■ Exercise data:
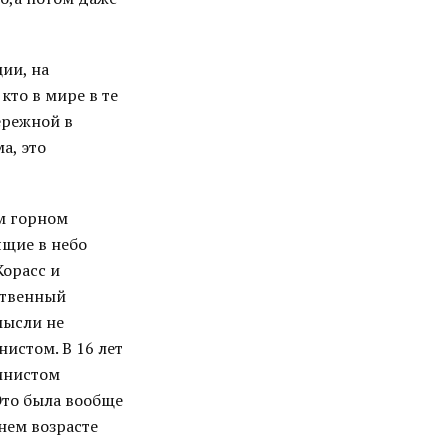
ии, на
кто в мире в те
ережной в
а, это
м горном
ящие в небо
орасс и
ственный
мысли не
нистом. В 16 лет
пинистом
Это была вообще
нем возрасте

■ What you have to do: Retype the full listing above precisely. Exclude each picture you find in it.

■ Written response:
ии, на
кто в мире в те
ережной в
а, это
м горном
ящие в небо
орасс и
ственный
мысли не
нистом. В 16 лет
пинистом
Это была вообще
нем возрасте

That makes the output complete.